Is there a reason why a nan value appears when there is no nan value in the model parameter?

470 views Asked by At

I want to train the model with FP32 and perform inference with FP16.

For other networks (ResNet) with FP16, it worked.

But EDSR (super resolution) with FP16 did not work.
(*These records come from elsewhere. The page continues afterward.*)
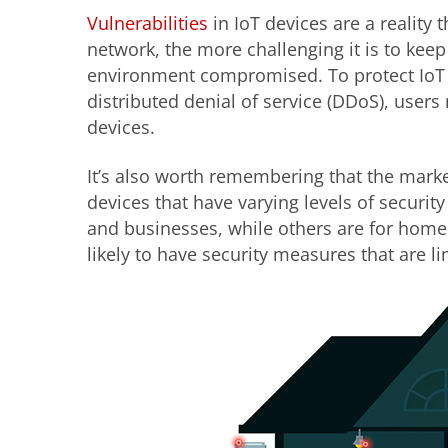
Vulnerabilities
in IoT devices are a reality
network, the more challenging it is to keep
environment compromised. To protect IoT d
distributed denial of service (DDoS), user
devices.
It’s also worth remembering that the mark
devices that have varying levels of securit
and businesses, while others are for home
likely to have security measures that are li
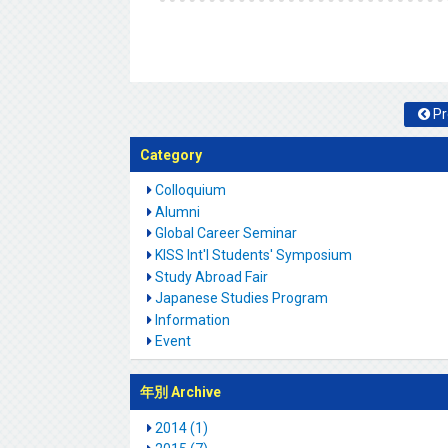
Pr
Category
Colloquium
Alumni
Global Career Seminar
KISS Int'l Students' Symposium
Study Abroad Fair
Japanese Studies Program
Information
Event
年別 Archive
2014 (1)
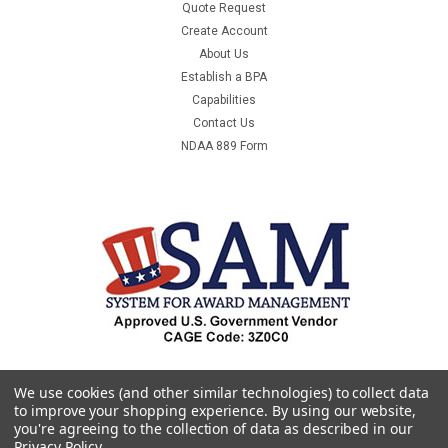
Quote Request
Create Account
About Us
Establish a BPA
Capabilities
Contact Us
NDAA 889 Form
We use cookies (and other similar technologies) to collect data
to improve your shopping experience.
By using our website,
you're agreeing to the collection of data as described in our
Privacy Policy
.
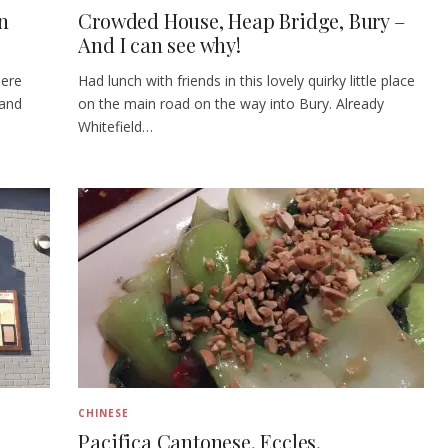
an
Crowded House, Heap Bridge, Bury –
And I can see why!
here
Had lunch with friends in this lovely quirky little place
 and
on the main road on the way into Bury. Already
Whitefield…
CHINESE
Pacifica Cantonese, Eccles,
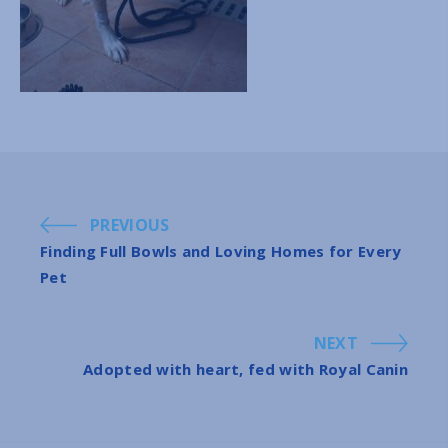
PREVIOUS
Finding Full Bowls and Loving Homes for Every
Pet
NEXT
Adopted with heart, fed with Royal Canin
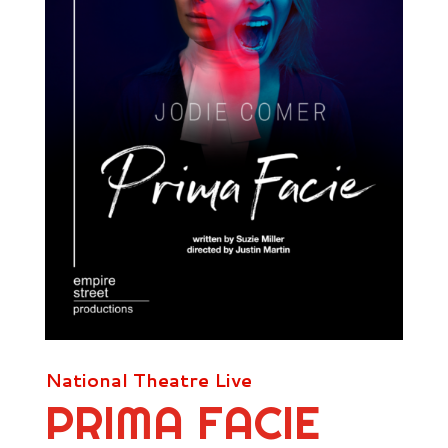
National Theatre Live
PRIMA FACIE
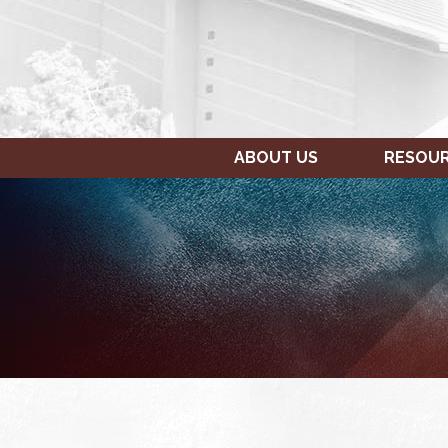
ABOUT US
RESOU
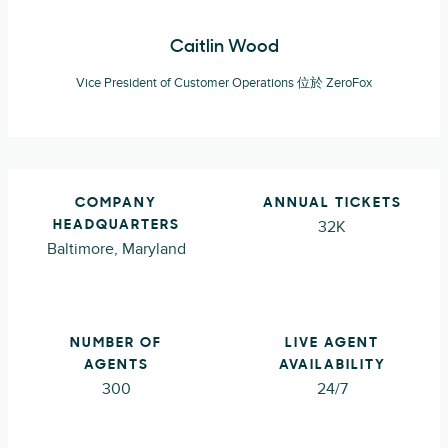
Caitlin Wood
Vice President of Customer Operations 位於 ZeroFox
COMPANY
ANNUAL TICKETS
32K
HEADQUARTERS
Baltimore, Maryland
NUMBER OF
LIVE AGENT
AGENTS
AVAILABILITY
300
24/7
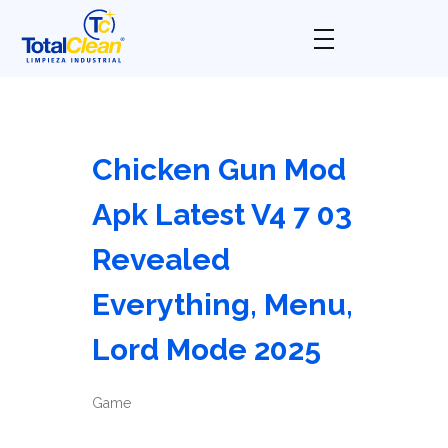
Total Clean
Limpieza industrial
Chicken Gun Mod
Apk Latest V4 7 03
Revealed
Everything, Menu,
Lord Mode 2025
Game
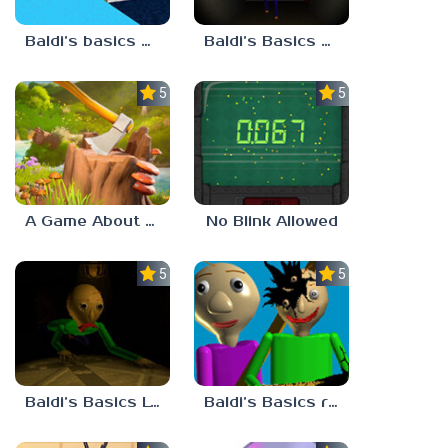
Baldi’s basics but every step one thing deletes
Baldi’s Basics His Schoolhouse
5.0
5.0
A Game About Chopping Trees
No Blink Allowed
5.0
5.0
Baldi’s Basics Lost In The Vents
Baldi’s Basics redzils mods cancelled builds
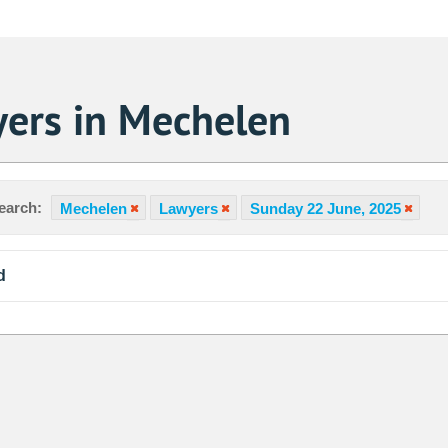
ers in Mechelen
earch:
Mechelen
Lawyers
Sunday 22 June, 2025
d
Sa
1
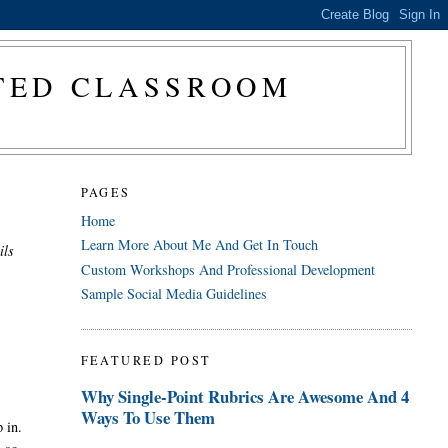
CTED CLASSROOM
PAGES
Home
Learn More About Me And Get In Touch
ils
Custom Workshops And Professional Development
Sample Social Media Guidelines
FEATURED POST
Why Single-Point Rubrics Are Awesome And 4
Ways To Use Them
 in.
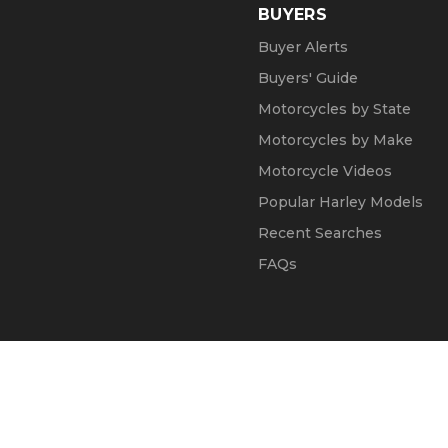
BUYERS
Buyer Alerts
Buyers' Guide
Motorcycles by State
Motorcycles by Make
Motorcycle Videos
Popular Harley Models
Recent Searches
FAQs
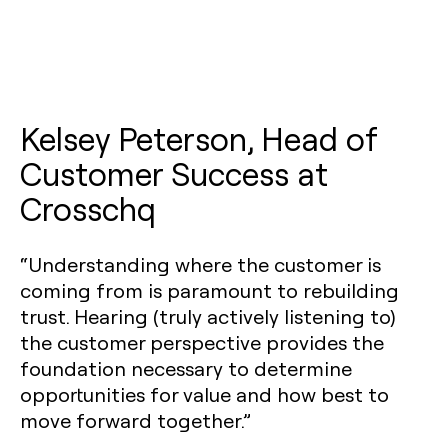
Kelsey Peterson, Head of
Customer Success at
Crosschq
“Understanding where the customer is
coming from is paramount to rebuilding
trust. Hearing (truly actively listening to)
the customer perspective provides the
foundation necessary to determine
opportunities for value and how best to
move forward together.”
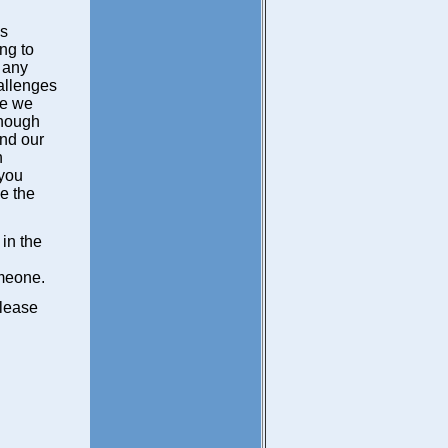
is
ng to
 any
hallenges
se we
lthough
ond our
n
 you
e the
 in the
omeone.
please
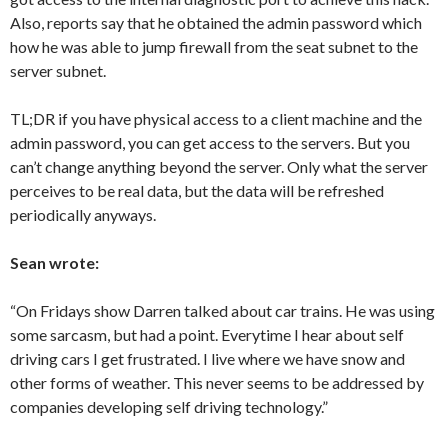
Also, reports say that he obtained the admin password which
how he was able to jump firewall from the seat subnet to the
server subnet.
TL;DR if you have physical access to a client machine and the
admin password, you can get access to the servers. But you
can’t change anything beyond the server. Only what the server
perceives to be real data, but the data will be refreshed
periodically anyways.
Sean wrote:
“On Fridays show Darren talked about car trains. He was using
some sarcasm, but had a point. Everytime I hear about self
driving cars I get frustrated. I live where we have snow and
other forms of weather. This never seems to be addressed by
companies developing self driving technology.”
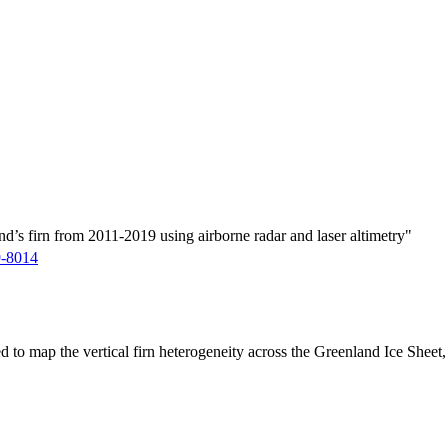
d’s firn from 2011-2019 using airborne radar and laser altimetry"
9-8014
ed to map the vertical firn heterogeneity across the Greenland Ice Sheet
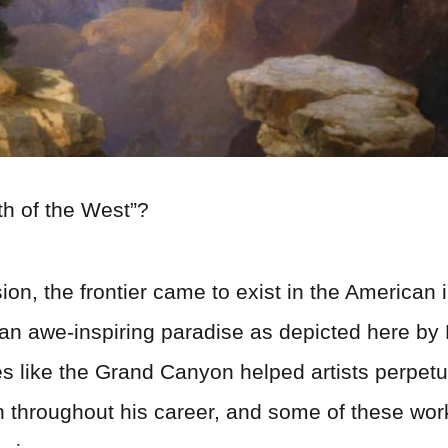
h of the West”?
on, the frontier came to exist in the American 
 an awe-inspiring paradise as depicted here by
tes like the Grand Canyon helped artists perpe
 throughout his career, and some of these wo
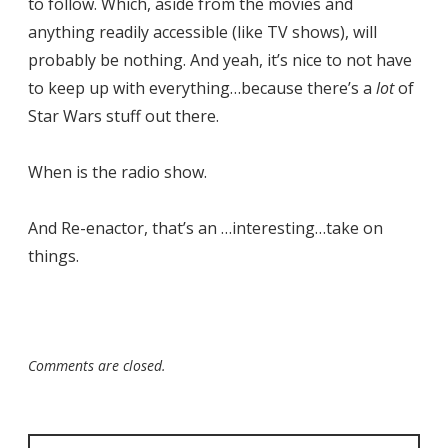
to follow. Which, aside from the movies and
anything readily accessible (like TV shows), will
probably be nothing. And yeah, it’s nice to not have
to keep up with everything…because there’s a
lot
of
Star Wars stuff out there.
When is the radio show.
And Re-enactor, that’s an …interesting…take on
things.
Comments are closed.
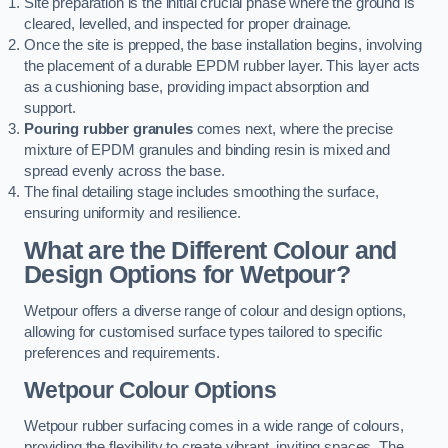
Site preparation is the initial crucial phase where the ground is
cleared, levelled, and inspected for proper drainage.
Once the site is prepped, the base installation begins, involving
the placement of a durable EPDM rubber layer. This layer acts
as a cushioning base, providing impact absorption and
support.
Pouring rubber granules
comes next, where the precise
mixture of EPDM granules and binding resin is mixed and
spread evenly across the base.
The final detailing stage includes smoothing the surface,
ensuring uniformity and resilience.
What are the Different Colour and
Design Options for Wetpour?
Wetpour offers a diverse range of colour and design options,
allowing for customised surface types tailored to specific
preferences and requirements.
Wetpour Colour Options
Wetpour rubber surfacing comes in a wide range of colours,
providing the flexibility to create vibrant, inviting spaces. The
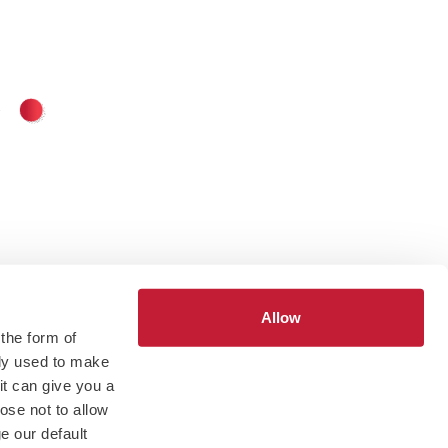
Allow
 the form of
tly used to make
 it can give you a
ose not to allow
e our default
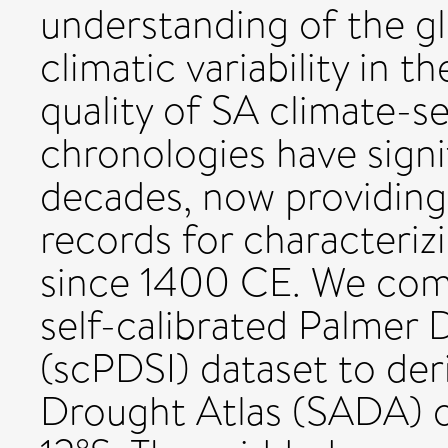
understanding of the gl
climatic variability in 
quality of SA climate-se
chronologies have signi
decades, now providing
records for characterizi
since 1400 CE. We comb
self-calibrated Palmer 
(scPDSI) dataset to de
Drought Atlas (SADA) o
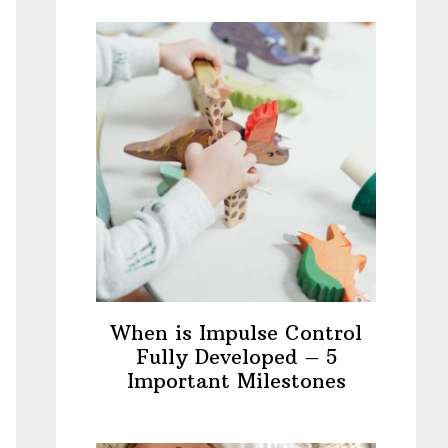
When is Impulse Control
Fully Developed – 5
Important Milestones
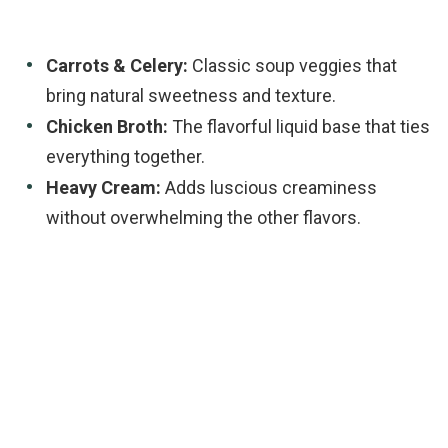
Carrots & Celery:
Classic soup veggies that
bring natural sweetness and texture.
Chicken Broth:
The flavorful liquid base that ties
everything together.
Heavy Cream:
Adds luscious creaminess
without overwhelming the other flavors.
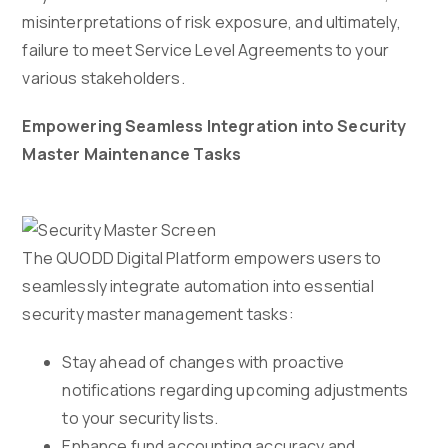
misinterpretations of risk exposure, and ultimately,
failure to meet Service Level Agreements to your
various stakeholders.
Empowering Seamless Integration into Security
Master Maintenance Tasks
The QUODD Digital Platform empowers users to
seamlessly integrate automation into essential
security master management tasks:
Stay ahead of changes with proactive
notifications regarding upcoming adjustments
to your security lists.
Enhance fund accounting accuracy and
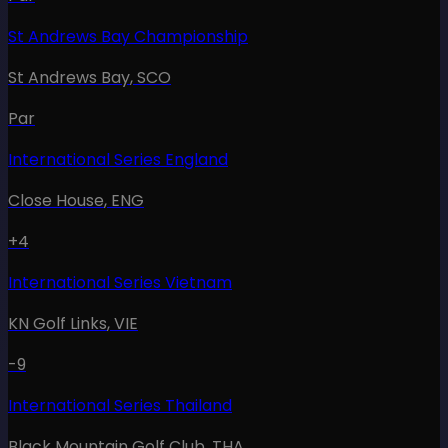
St Andrews Bay Championship
St Andrews Bay
,
SCO
Par
International Series England
Close House
,
ENG
+4
International Series Vietnam
KN Golf Links
,
VIE
-9
International Series Thailand
Black Mountain Golf Club
,
THA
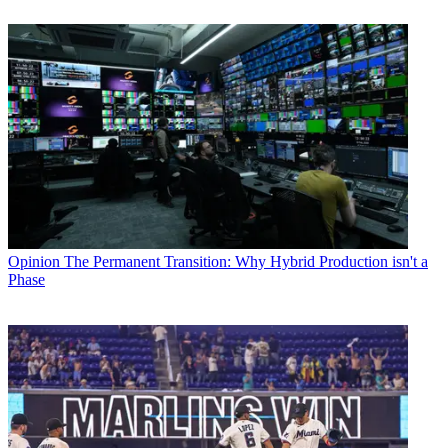
Opinion
The Permanent Transition: Why Hybrid Production isn't a
Phase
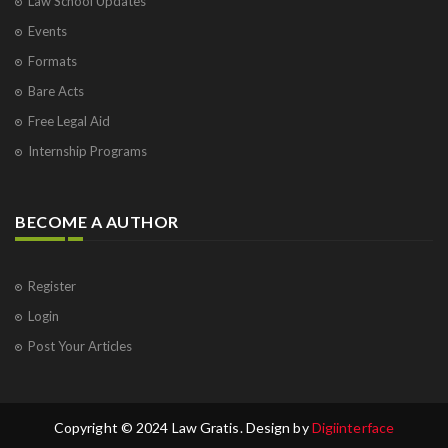
Law School Updates
Events
Formats
Bare Acts
Free Legal Aid
Internship Programs
BECOME A AUTHOR
Register
Login
Post Your Articles
Copyright © 2024 Law Gratis. Design by
Digiinterface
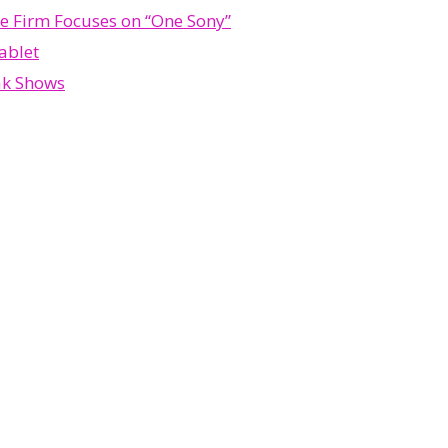
se Firm Focuses on “One Sony”
ablet
ak Shows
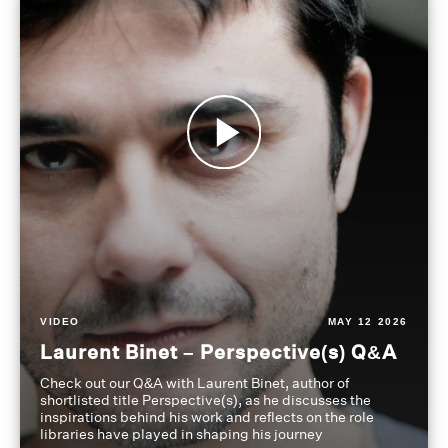
VIDEO
MAY 12 2026
Laurent Binet – Perspective(s) Q&A
Check out our Q&A with Laurent Binet, author of
shortlisted title Perspective(s), as he discusses the
inspirations behind his work and reflects on the role
libraries have played in shaping his journey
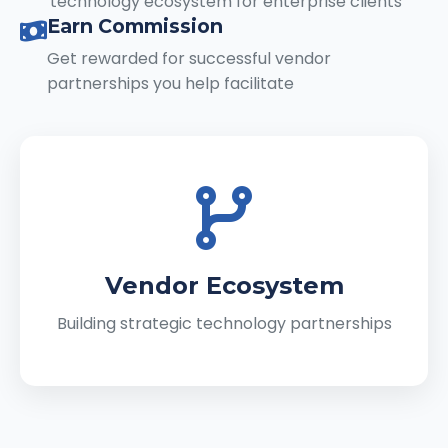
technology ecosystem for enterprise clients
Earn Commission
Get rewarded for successful vendor
partnerships you help facilitate
Vendor Ecosystem
Building strategic technology partnerships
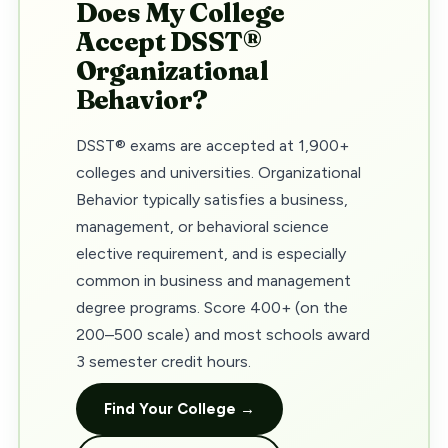
Does My College
Accept DSST®
Organizational
Behavior?
DSST® exams are accepted at 1,900+
colleges and universities. Organizational
Behavior typically satisfies a business,
management, or behavioral science
elective requirement, and is especially
common in business and management
degree programs. Score 400+ (on the
200–500 scale) and most schools award
3 semester credit hours.
Find Your College →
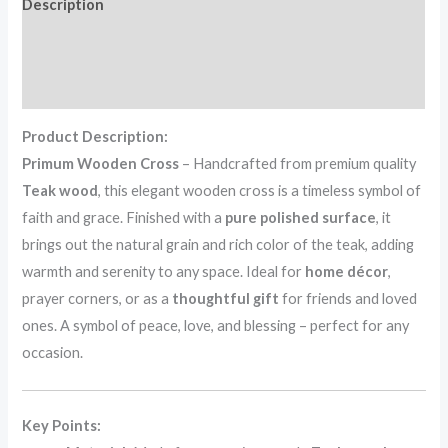
Description
Additional information
Reviews (0)
Product Description:
Primum Wooden Cross
– Handcrafted from premium quality
Teak wood
, this elegant wooden cross is a timeless symbol of
faith and grace. Finished with a
pure polished surface
, it
brings out the natural grain and rich color of the teak, adding
warmth and serenity to any space. Ideal for
home décor
,
prayer corners, or as a
thoughtful gift
for friends and loved
ones. A symbol of peace, love, and blessing – perfect for any
occasion.
Key Points:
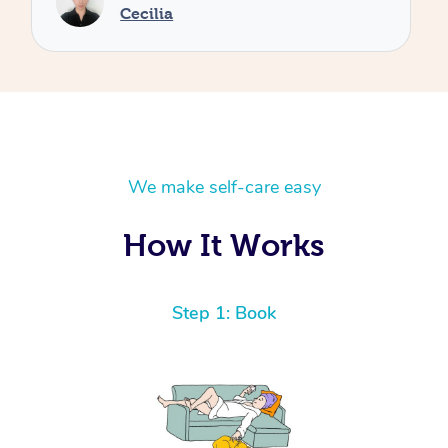
We make self-care easy
How It Works
Step 1: Book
The differences I found are that

  1. ReLU with inplace=True in EDSR
  2. PixelShuffle in EDSR
  3. No batchnorm in EDSR

I am using CUDA 11.3, python 3.8.12, pytorch 1.12.1 and cudnn 8.7.0. Is there any functions that does not support FP16 in convolutional neural network?

GPU : RTX A6000

My process is like :

net_half = net.half()
net_half.eval()
input_half = input.half()

with torch.no_grad():
     output_half = net_half(input_half)

I checked that there is no Nan in model parameters and input by checking

torch.stack([torch.isnan(p).any() for p in net_half.parameters()]).any()
torch.isnan(input_half).any()

gives False.

And by checking simple operations in EDSR :

x = torch.randn(1,4,Ny//2,Nx//2)

test_block1 = nn.Sequential(
    nn.Conv2d(4,64,kernel_size=3,padding=1),
    nn.Conv2d(64,64,kernel_size=3,padding=1,bias=True),
    nn.ReLU(True),
    nn.Conv2d(64,64,kernel_size=3,padding=1,bias=True),
    nn.Conv2d(64,64*4,kernel_size=3,padding=1,bias=True),
    nn.PixelShuffle(2),
    nn.ReLU(True),
    nn.Conv2d(64,4,kernel_size=3,padding=1)
)
x = x.half().to(device)
test_block1 = test_block1.half().to(device)
with torch.no_grad():
    y = test_block1(x)

print(y)

It does not give any Nan values.

I don't know why but I could have got the results at epoch 1 and Nan values at epoch 4.

0

There are 0 answers